* This blog post is a summary of this video.

Releasing New High-Quality SDXL Model for Free: Tips, Tricks and Best Practices

Author: Think DiffusionTime: 2024-03-23 09:45:00

Table of Contents

Overview of the Powerful New SDXL Model

We released a new SDXL model 2 weeks ago with 10,000 4K images each hand tagged and 1,800,000 training steps. We've worked very hard on this model for the past few months with some of the top model creators. The training time and dataset surpass most other custom SDXL models. Best yet, it's 100% free to use!

The total training time was 750 hours plus 300-400 hours to manually caption the images. The training was split over three separate datasets: 7,000 safer work images, 2,000 background images, and 1,000 not safe for work images. These were then merged into the final model, so yes, this model supports NSFW imagery.

In my experience, SDXL has a really good cinematic feel if you include 'cinematic' in the prompt. So if you prefer that look, I'm sure you'll find landscapes, objects, and things like food very interesting to generate.
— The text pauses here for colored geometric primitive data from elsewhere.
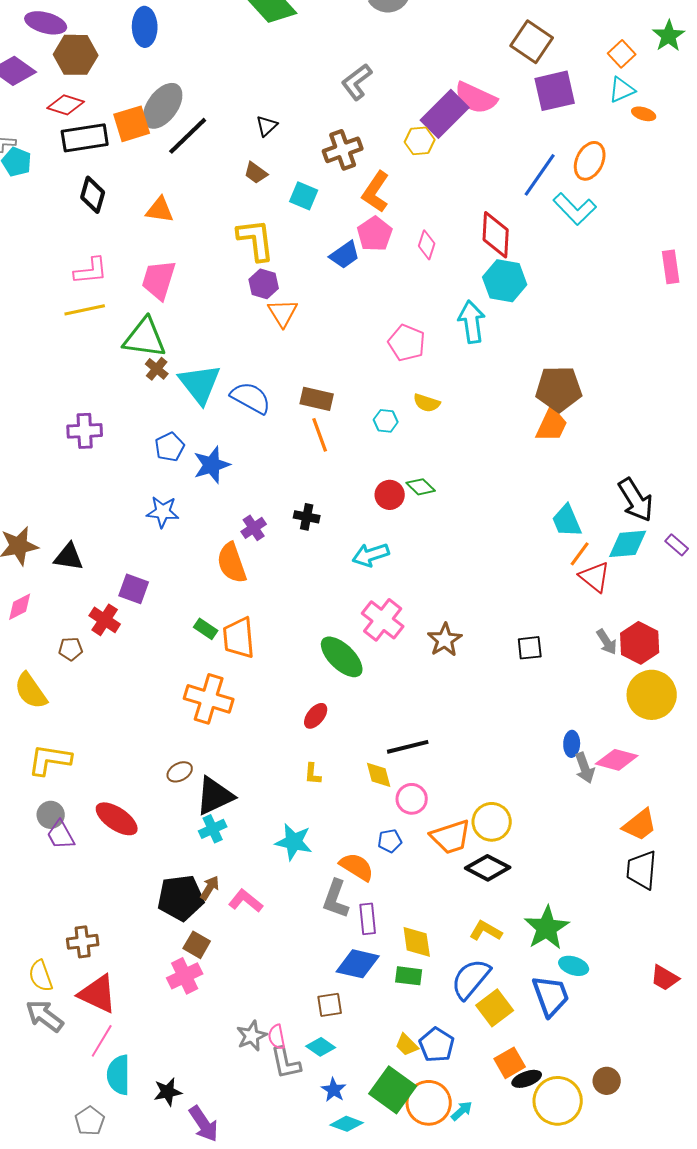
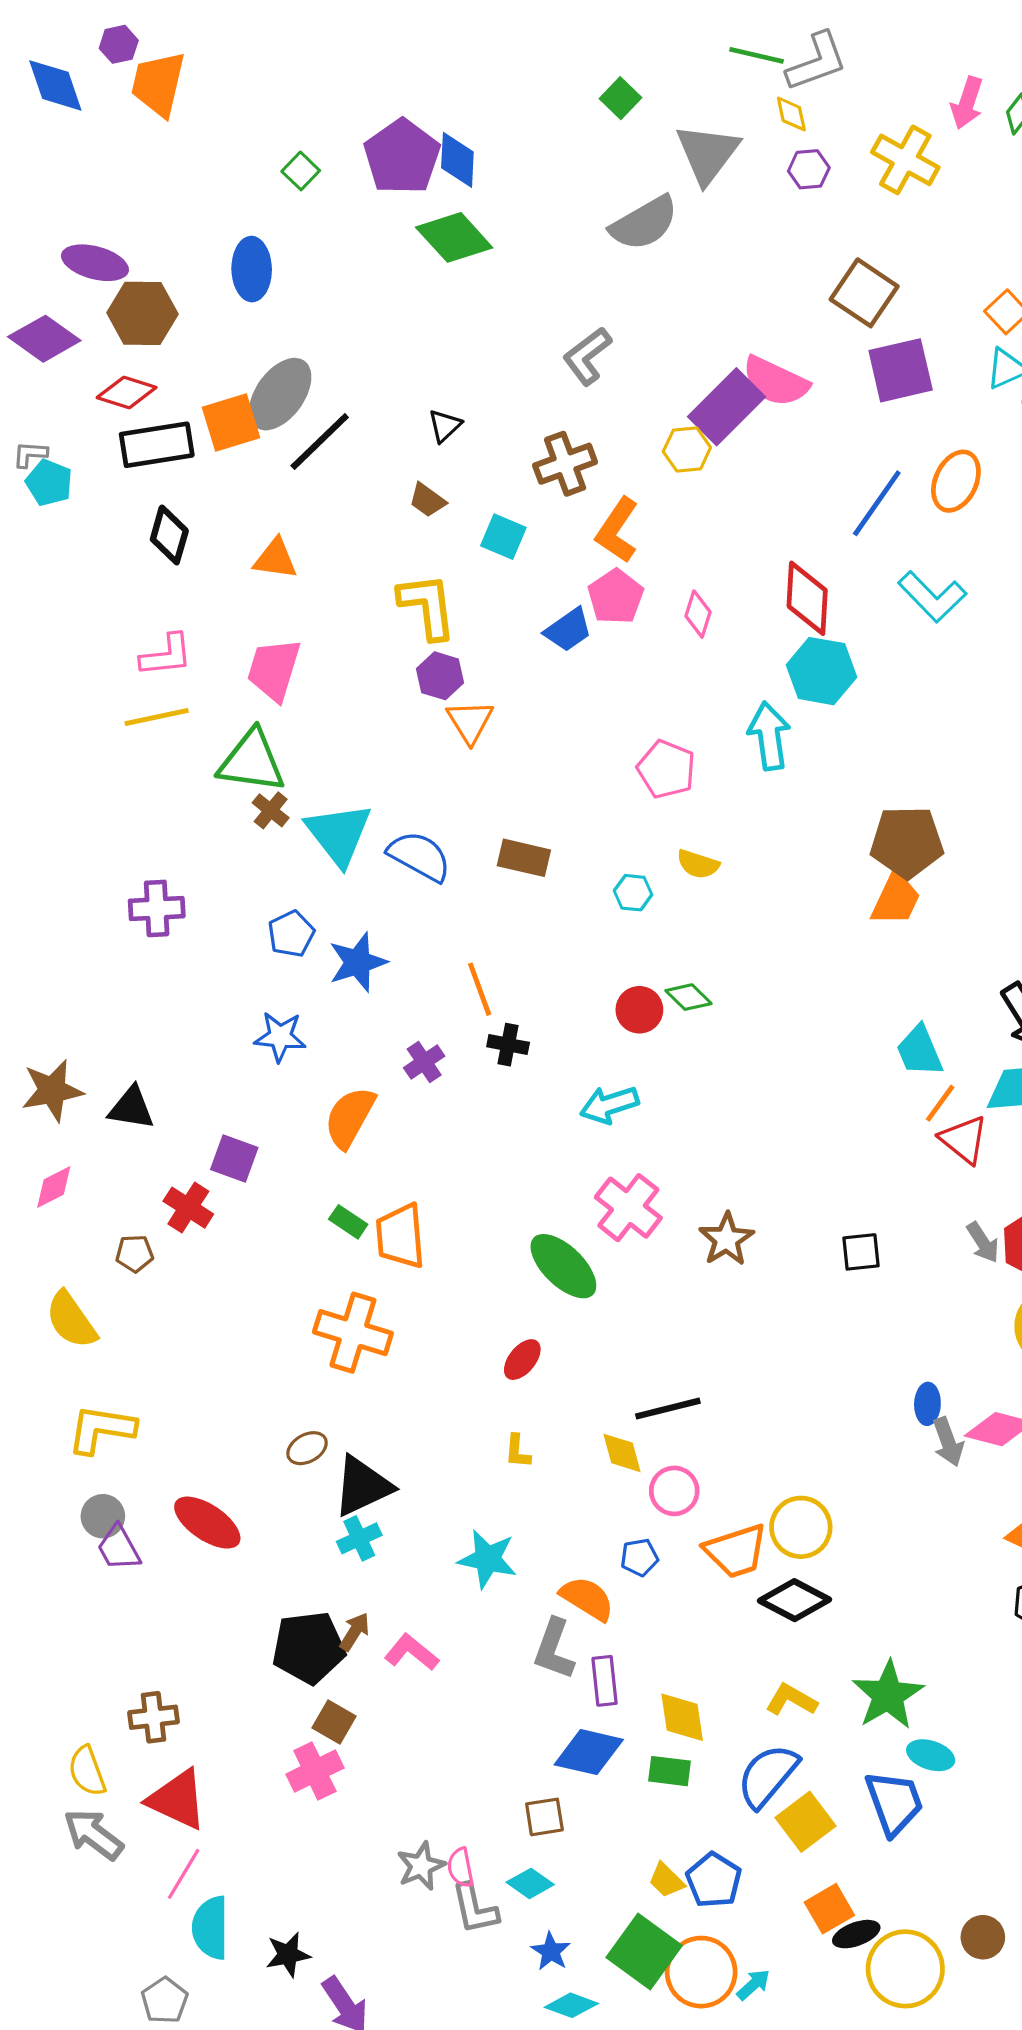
cyan L-shape: (575, 209) -> (932, 597), moved
orange line: (320, 435) -> (480, 989), moved
orange semicircle: (232, 563) -> (350, 1117), moved, turned 48

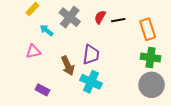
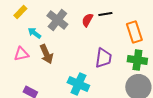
black line: (118, 20) -> (105, 14), moved
purple trapezoid: (91, 55) -> (103, 58), moved
brown arrow: (68, 66) -> (46, 54), moved

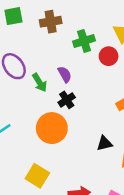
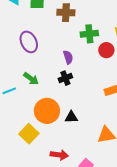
green arrow: (40, 83) -> (31, 79), moved, turned -35
orange circle: (52, 128) -> (47, 111), moved
black triangle: (105, 143) -> (71, 117), moved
Training Data and Compute Statistics

The total footprint of the dataset contained more than 42GB of images. The smallest resolution is 1365x248 pixels, however most are higher resolution with the largest being 4622x6753 pixels. The total training compute was over 750 GPU hours on state-of-the-art hardware with optimal hyperparameters.

Image Quality and Style

Here are some example images from our community on Discord. You can really feel the cinematic style coming through with a high level of detail and realism. SDXL does a great job capturing this look as you'll see in the following comparison with other top models.

Recommended Settings and Prompting Methods

Based on extensive testing, here are the recommended settings and best practices for prompting this model:

Key Model Parameters

Guidance scale should be between 5-10, sampler should be DPM++ 2M CFG scale 7. You don't really need a secondary model refiner. The VAE strength can be normal or high based on your preference.

Prompt Structure for Best Results

The hand captioning for the training data follows a 3-part structure:

  1. Style/category keywords like 'landscape photography', 'closeup portrait' etc.
  2. Detailed description of the full image and subjects.
  3. Extra optional details you want the model to learn that fit the description like 'sunny day'.

Comparisons to Other Top SDXL Models

Here are some quick comparisons to demonstrate the advantages of this new model over the current top performers:

As you can see, the images generated have a more realistic, less saturated look compared to other models while still retaining impressive levels of detail and accuracy.


Q: How much training data was used for this model?
A: The total training data set contained over 10,000 4K images, each hand-tagged, as well as 1.8 million training steps.

Q: What is the footprint size of the full dataset?
A: The total footprint of the dataset adds up to more than 42 GB of images.

Q: What is the resolution range supported?
A: The smallest resolution is 1365x248 pixels but most images are higher resolution, up to 4622x6753 pixels.

Q: What is the best sampler to use?
A: The recommended samplers are DPM++ 2M CM.

Q: Do I need to use a refiner?
A: No, a refiner is not necessary.

Q: What CLIP guidance scale works best?
A: A CLIP guidance scale between 5 and 10 generally works very well.

Q: How can I prompt for cinematic images?
A: Including "cinematic" in the prompt tends to give images a nice cinematic style and feel.

Q: What is the hand-captioning format used?
A: The images use a 3-part caption structure: style/category, detailed description, and extra descriptive details.

Q: Where can I access this model?
A: The model is available for free on CVTi and can also be tested on the ThinkDiffusion website.

Q: What if I need more assistance with this model?
A: Check the video description and comments section for helpful prompt examples and other tips.